By Maiyah Mayhan, Howard University News Service
On August 30, 2017

Approximately 60 people rallied in Southeast D.C. on August 23,  for “Reclaiming My Body”, an initiative that aims to tackle sexual assault and violence against Black women.

Schyla Pondexter-Moore, 41-year-old mother of three, organized the rally in a shopping plaza in Southeast D.C. where her then 16-year-old daughter was sexually harassed by a group of men in the plaza parking lot.

Schyla Pondexter-Moore speaking to the audience about sexual harassment. 
Photo by Maiyah Mayhan, Howard University News Service

According to Stop Street Harassment, “sixty-five percent of women reported experiencing at least one type of street harassment in their lifetimes.”

And according to the Connecticut Alliance to end Sexual Assault, “approximately 40% of Black women report coercive sexual contact by age eighteen.”

The alleged incident took place on July 23, 2017, when her two daughters, 13 and 16, were harassed and followed from a 7-Eleven to the other side of the plaza parking lot where Pondexter-Moore and her young son were standing at a hot food table.

“They started hollering at her when she left the 7/11,” Pondexter-Moore said. “My daughter ignored them and that’s when they started following her and yelling at her.”

Pondexter-Moore said that a group of three older men followed her daughters all the way to the hot food table, and that’s where she intervened.

“I started yelling at the men to leave my daughter alone,” said Pondexter-Moore. “They then told me how they weren’t ‘gay’, and ‘look at what she has on’”.

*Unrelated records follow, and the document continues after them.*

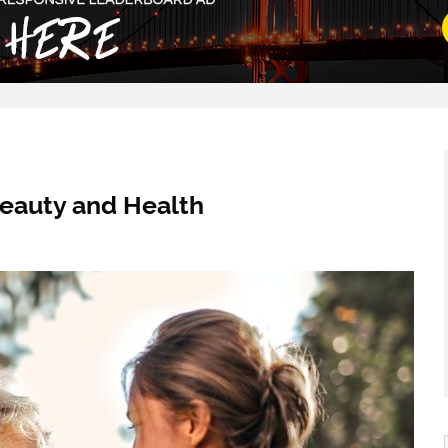
Beauty and Health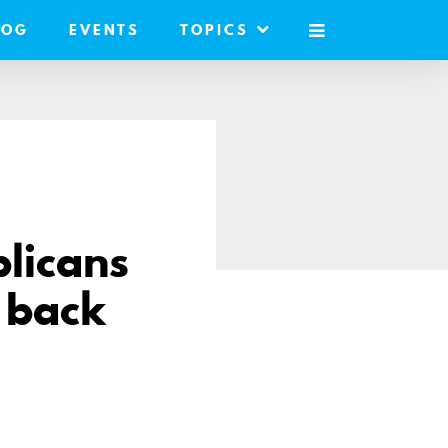
LOG
EVENTS
TOPICS
MOBILE
MENU
licans
 back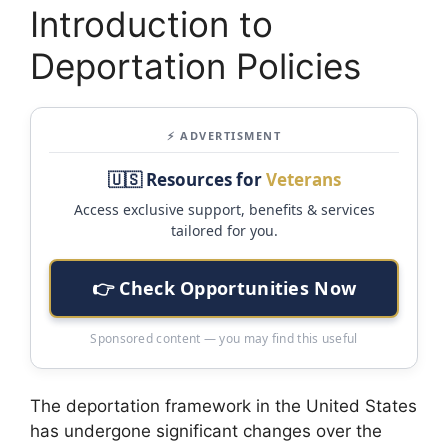
Introduction to
Deportation Policies
⚡ ADVERTISMENT
🇺🇸 Resources for
Veterans
Access exclusive support, benefits & services
tailored for you.
👉 Check Opportunities Now
Sponsored content — you may find this useful
The deportation framework in the United States
has undergone significant changes over the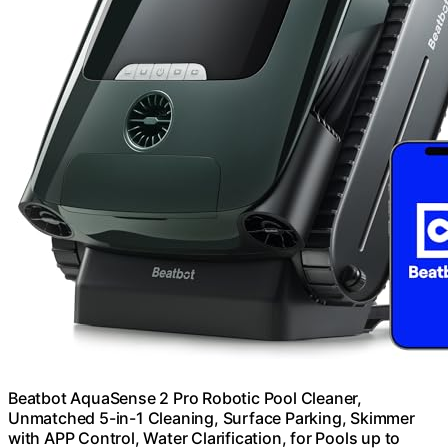
Beatbot AquaSense 2 Pro Robotic Pool Cleaner,
Unmatched 5-in-1 Cleaning, Surface Parking, Skimmer
with APP Control, Water Clarification, for Pools up to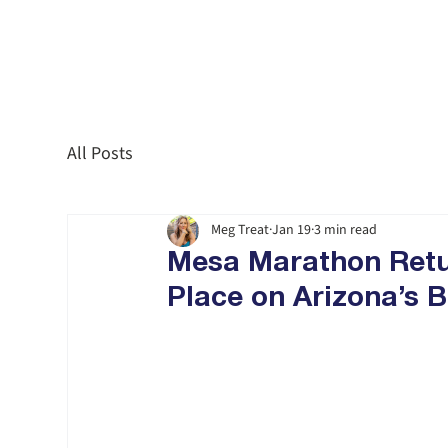
All Posts
Meg Treat
Jan 19
3 min read
Mesa Marathon Retur
Place on Arizona’s B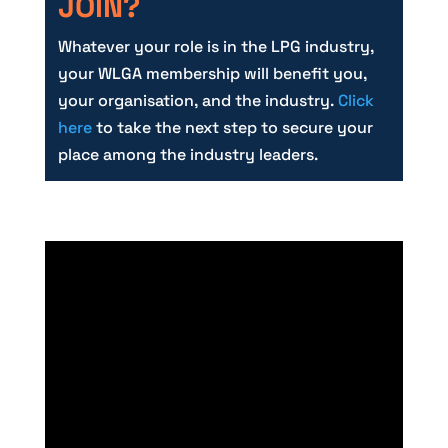
JOIN?
Whatever your role is in the LPG industry,
your WLGA membership will benefit you,
your organisation, and the industry.
Click
here
to take the next step to secure your
place among the industry leaders.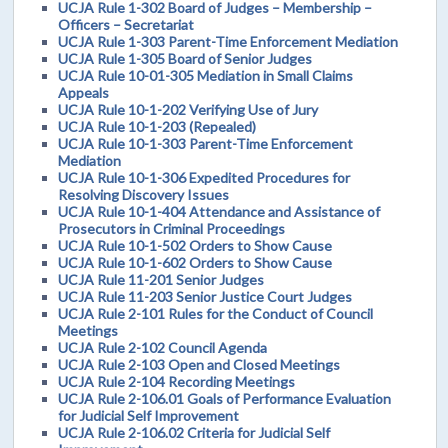
UCJA Rule 1-302 Board of Judges – Membership –
Officers – Secretariat
UCJA Rule 1-303 Parent-Time Enforcement Mediation
UCJA Rule 1-305 Board of Senior Judges
UCJA Rule 10-01-305 Mediation in Small Claims
Appeals
UCJA Rule 10-1-202 Verifying Use of Jury
UCJA Rule 10-1-203 (Repealed)
UCJA Rule 10-1-303 Parent-Time Enforcement
Mediation
UCJA Rule 10-1-306 Expedited Procedures for
Resolving Discovery Issues
UCJA Rule 10-1-404 Attendance and Assistance of
Prosecutors in Criminal Proceedings
UCJA Rule 10-1-502 Orders to Show Cause
UCJA Rule 10-1-602 Orders to Show Cause
UCJA Rule 11-201 Senior Judges
UCJA Rule 11-203 Senior Justice Court Judges
UCJA Rule 2-101 Rules for the Conduct of Council
Meetings
UCJA Rule 2-102 Council Agenda
UCJA Rule 2-103 Open and Closed Meetings
UCJA Rule 2-104 Recording Meetings
UCJA Rule 2-106.01 Goals of Performance Evaluation
for Judicial Self Improvement
UCJA Rule 2-106.02 Criteria for Judicial Self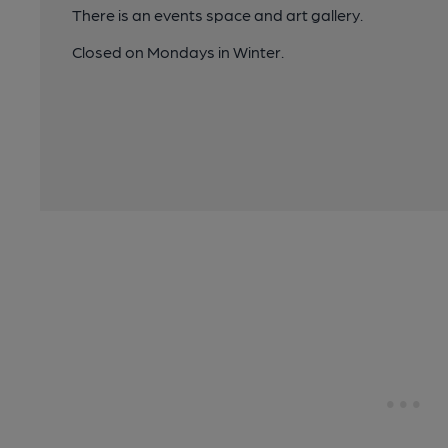
There is an events space and art gallery.
Closed on Mondays in Winter.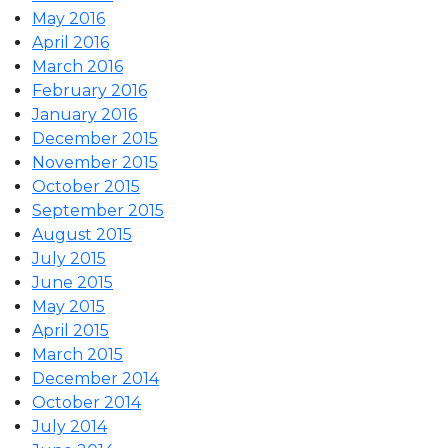
May 2016
April 2016
March 2016
February 2016
January 2016
December 2015
November 2015
October 2015
September 2015
August 2015
July 2015
June 2015
May 2015
April 2015
March 2015
December 2014
October 2014
July 2014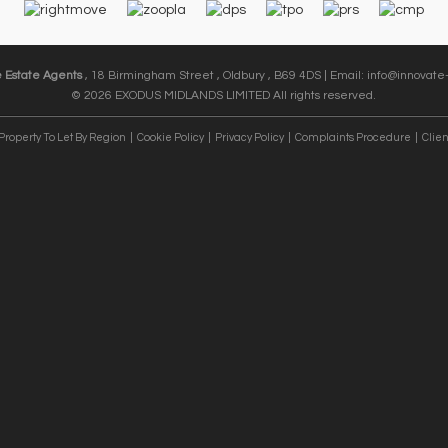
e Estate Agents
, 18 Birmingham Street , Oldbury , B69 4DS | Email:
info@innovate-
© 2026 EXODUS MIDLANDS LIMITED All rights reserved.
Property To Let By Region
Cookie Policy
Privacy Policy
Complaints Procedure
Clien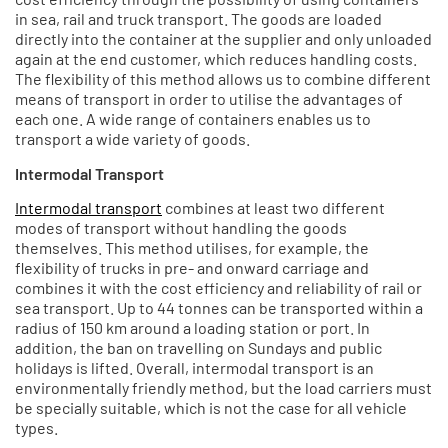
in sea, rail and truck transport. The goods are loaded
directly into the container at the supplier and only unloaded
again at the end customer, which reduces handling costs.
The flexibility of this method allows us to combine different
means of transport in order to utilise the advantages of
each one. A wide range of containers enables us to
transport a wide variety of goods.
Intermodal Transport
Intermodal transport
combines at least two different
modes of transport without handling the goods
themselves. This method utilises, for example, the
flexibility of trucks in pre- and onward carriage and
combines it with the cost efficiency and reliability of rail or
sea transport. Up to 44 tonnes can be transported within a
radius of 150 km around a loading station or port. In
addition, the ban on travelling on Sundays and public
holidays is lifted. Overall, intermodal transport is an
environmentally friendly method, but the load carriers must
be specially suitable, which is not the case for all vehicle
types.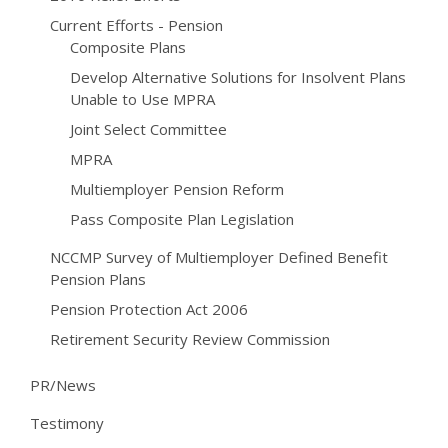
Current Efforts - Pension
Composite Plans
Develop Alternative Solutions for Insolvent Plans
Unable to Use MPRA
Joint Select Committee
MPRA
Multiemployer Pension Reform
Pass Composite Plan Legislation
NCCMP Survey of Multiemployer Defined Benefit
Pension Plans
Pension Protection Act 2006
Retirement Security Review Commission
PR/News
Testimony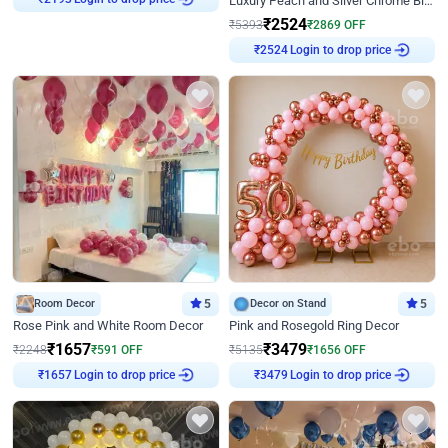
Luxury Peach and Silver Chrome Birthday Decoration With Flowers on Wall
₹
2193
₹
2524
₹
5393
₹
2869
OFF
Login to drop price
₹
2524
Room Decor
5
Decor on Stand
5
Rose Pink and White Room Decor
Pink and Rosegold Ring Decor
₹
1657
₹
3479
₹
2248
₹
591
OFF
₹
5135
₹
1656
OFF
Login to drop price
Login to drop price
₹
1657
₹
3479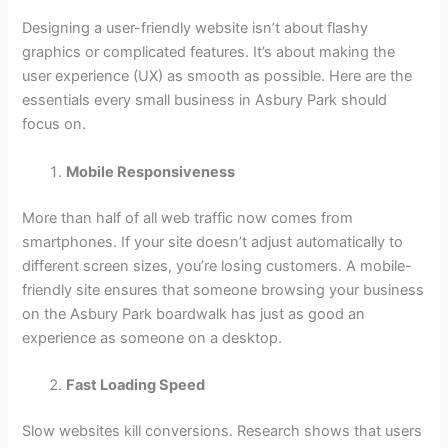
Designing a user-friendly website isn’t about flashy
graphics or complicated features. It’s about making the
user experience (UX) as smooth as possible. Here are the
essentials every small business in Asbury Park should
focus on.
Mobile Responsiveness
More than half of all web traffic now comes from
smartphones. If your site doesn’t adjust automatically to
different screen sizes, you’re losing customers. A mobile-
friendly site ensures that someone browsing your business
on the Asbury Park boardwalk has just as good an
experience as someone on a desktop.
Fast Loading Speed
Slow websites kill conversions. Research shows that users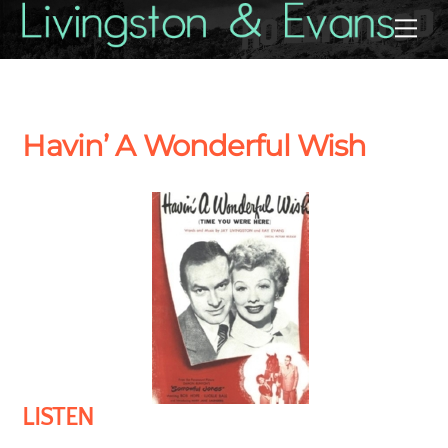
Skip
Back
Me
to
To
content
Top
Havin’ A Wonderful Wish
LISTEN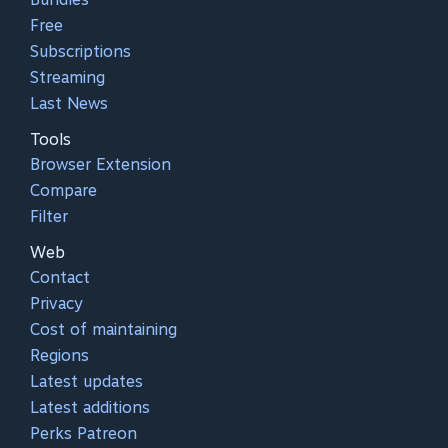
Free
Subscriptions
Streaming
Last News
Tools
Browser Extension
Compare
Filter
Web
Contact
Privacy
Cost of maintaining
Regions
Latest updates
Latest additions
Perks Patreon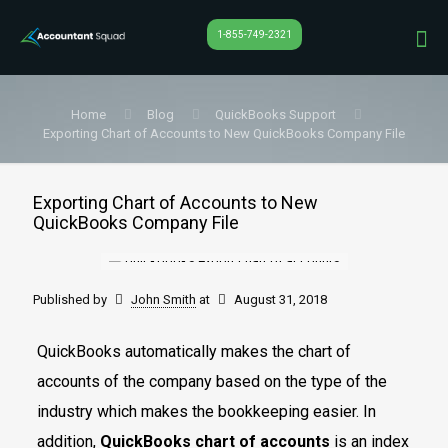
1-855-749-2321
Home
Blog
QuickBooks Support
Exporting Chart of Accounts to New QuickBooks Company File
Exporting Chart of Accounts to New
QuickBooks Company File
Published by
John Smith
at
August 31, 2018
QuickBooks automatically makes the chart of
accounts of the company based on the type of the
industry which makes the bookkeeping easier. In
addition,
QuickBooks chart of accounts
is an index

Pondexter-Moore recalled that when her daughter reached the table, they were approached by a woman they never met before, who then began tugging on her 16-year-old’s clothing.

Pondexter-Moore said her daughter wore leggings and a t-shirt that was tied up in the back, and after Pondexter-Moore’s daughter demanded the woman stop touching her the men continued to harass her daughter saying “that’s what you deserve for dressing like ‘that.”

Pondexter-Moore also said the men also verbally abused her.

“I was appalled that grown men threatened to beat up my daughter for defending herself against harassment,” said Pondexter-Moore. “They didn’t even say anything when she was being followed and harassed.”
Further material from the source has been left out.